Finally I found a Kernel bug report 47121 where someone reported that it maybe helps to set the “OS Mode Selection” in the BIOS to “UEFI OS”, instead to “UEFI and CSM OS”. The packages and libraries that are loaded seem to be different. I needed to switch to “UEFI and CSM OS” to install Ubuntu in the first place. Now I had to switch it off again. But after I switched it back to “UEFI OS” the Grub boot meanu now seems to have a higher resolution and – it booted without errors. It looks like UEFI was the root cause for all the major troubles.
Thus if you get a Kernel Panic error on a Samsung Series 7 and Series 9 laptop like the above one, then have look at the BIOS settings. Deactivate all advanced settings to increase performance like Hyperthreading and EDB Bit, and set “OS Mode Selection” to “UEFI OS”. Using the right BIOS settings the laptop from Samsung works really well, with both Windows 8 and Ubuntu 12.10. It is a nice machine, high quality, good equipment, comparable in every aspect to a Macbook Pro (just like the Samsung Galaxy S2/3 is like the iPhone 4/5, and the Samsung Galaxy Tab is like the iPad).
This appears to be a problem with the samsung-laptop kernel module when booted in UEFI mode. I had similar problems on my NP900X3C until I blacklisted the kernel module, see:
This is still an issue as late as Linux 3.6.x and 3.7.x. Hopefully it gets fixed soon!

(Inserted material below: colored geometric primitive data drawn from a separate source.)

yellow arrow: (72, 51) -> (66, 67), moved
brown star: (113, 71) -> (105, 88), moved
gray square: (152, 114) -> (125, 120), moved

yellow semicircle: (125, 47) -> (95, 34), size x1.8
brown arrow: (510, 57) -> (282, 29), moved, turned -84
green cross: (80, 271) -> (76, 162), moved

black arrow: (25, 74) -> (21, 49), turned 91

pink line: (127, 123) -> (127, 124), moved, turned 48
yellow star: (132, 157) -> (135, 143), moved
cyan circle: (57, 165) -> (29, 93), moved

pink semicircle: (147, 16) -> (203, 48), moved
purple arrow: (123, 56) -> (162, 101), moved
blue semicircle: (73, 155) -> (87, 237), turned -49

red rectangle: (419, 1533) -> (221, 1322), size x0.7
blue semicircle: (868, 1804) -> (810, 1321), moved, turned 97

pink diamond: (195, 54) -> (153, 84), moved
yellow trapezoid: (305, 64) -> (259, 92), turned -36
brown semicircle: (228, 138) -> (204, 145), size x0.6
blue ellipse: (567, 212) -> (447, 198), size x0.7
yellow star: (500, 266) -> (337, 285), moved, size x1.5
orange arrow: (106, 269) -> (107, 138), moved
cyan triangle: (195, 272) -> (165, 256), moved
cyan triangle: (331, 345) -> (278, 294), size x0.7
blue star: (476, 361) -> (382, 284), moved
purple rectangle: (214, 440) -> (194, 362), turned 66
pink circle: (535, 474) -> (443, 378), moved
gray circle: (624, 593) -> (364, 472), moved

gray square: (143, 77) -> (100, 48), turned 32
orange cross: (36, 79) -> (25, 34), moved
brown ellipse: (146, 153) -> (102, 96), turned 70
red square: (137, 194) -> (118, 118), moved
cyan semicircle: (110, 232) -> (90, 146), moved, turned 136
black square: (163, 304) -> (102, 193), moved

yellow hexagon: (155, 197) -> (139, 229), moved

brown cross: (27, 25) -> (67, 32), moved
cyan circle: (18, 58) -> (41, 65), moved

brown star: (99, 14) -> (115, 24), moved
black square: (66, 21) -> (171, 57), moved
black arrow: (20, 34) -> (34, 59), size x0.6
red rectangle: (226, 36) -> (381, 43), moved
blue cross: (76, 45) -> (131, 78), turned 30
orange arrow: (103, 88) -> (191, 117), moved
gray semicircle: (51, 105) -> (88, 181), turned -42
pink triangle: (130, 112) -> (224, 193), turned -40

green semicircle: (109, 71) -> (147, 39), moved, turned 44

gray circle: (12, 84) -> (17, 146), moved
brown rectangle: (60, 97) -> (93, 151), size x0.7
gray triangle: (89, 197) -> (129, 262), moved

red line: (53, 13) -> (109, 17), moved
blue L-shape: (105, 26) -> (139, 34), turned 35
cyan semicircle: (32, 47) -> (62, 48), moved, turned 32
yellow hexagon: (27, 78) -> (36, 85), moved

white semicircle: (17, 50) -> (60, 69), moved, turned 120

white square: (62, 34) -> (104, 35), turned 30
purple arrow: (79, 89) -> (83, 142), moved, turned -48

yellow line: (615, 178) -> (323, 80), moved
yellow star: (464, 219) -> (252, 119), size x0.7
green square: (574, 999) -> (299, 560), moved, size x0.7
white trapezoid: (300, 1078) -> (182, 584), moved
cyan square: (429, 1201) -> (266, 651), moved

I have a Samsung Chronos Series 7 and I thank you immensely for this post. I was already dreading some hardware malfunction but after applying this fix I believe the random Kernel panics are gone for good.
Really, thank you so very much.
JoFr, your comments on installing Ubuntu on Samsung Chronos Series 7 are very helpful, thank you! Actually, there has been a whole lot more going on behind the scenes with the Samsung Chronos series. Apparently, you have been spared of the horrendous issue when Chronos laptops get bricked during Ubuntu installation, see https://bugs.launchpad.net/ubuntu-cdimage/+bug/1040557 Personally, I never imagined that something like that — bricking a laptop to the point of black screen, no response, no BIOS screen, just nothing at all — would ever be possible with something like an Ubuntu installation. Apparently, it happened to many people who attempted to install Ubuntu on a Samsung 5 or 7 series laptop with UEFI mode enabled.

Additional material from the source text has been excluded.